* _Work to complete_
Take the entries below and print, exactly, the stretch from the line containing "Identify the location of Uhorková" through the line containing "What do you", both included.

* _Data in this exercise_
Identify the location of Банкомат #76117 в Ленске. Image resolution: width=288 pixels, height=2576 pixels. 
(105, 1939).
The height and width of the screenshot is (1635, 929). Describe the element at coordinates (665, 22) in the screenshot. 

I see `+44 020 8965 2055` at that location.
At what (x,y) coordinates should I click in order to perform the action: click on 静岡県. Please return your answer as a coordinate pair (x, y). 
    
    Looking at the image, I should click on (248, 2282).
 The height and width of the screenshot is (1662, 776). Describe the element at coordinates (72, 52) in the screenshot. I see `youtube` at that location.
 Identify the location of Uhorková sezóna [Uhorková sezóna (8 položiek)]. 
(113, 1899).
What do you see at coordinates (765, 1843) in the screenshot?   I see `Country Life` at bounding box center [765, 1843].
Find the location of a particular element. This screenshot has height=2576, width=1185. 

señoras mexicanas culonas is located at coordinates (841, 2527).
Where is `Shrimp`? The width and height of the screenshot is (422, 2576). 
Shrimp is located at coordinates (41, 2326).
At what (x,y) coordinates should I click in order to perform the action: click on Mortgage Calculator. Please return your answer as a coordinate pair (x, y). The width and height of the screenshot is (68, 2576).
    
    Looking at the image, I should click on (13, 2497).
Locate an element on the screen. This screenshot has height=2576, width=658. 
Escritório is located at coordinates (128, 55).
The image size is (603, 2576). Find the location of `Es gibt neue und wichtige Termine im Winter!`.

* _Answer space_
 Identify the location of Uhorková sezóna [Uhorková sezóna (8 položiek)]. 
(113, 1899).
What do you see at coordinates (765, 1843) in the screenshot?   I see `Country Life` at bounding box center [765, 1843].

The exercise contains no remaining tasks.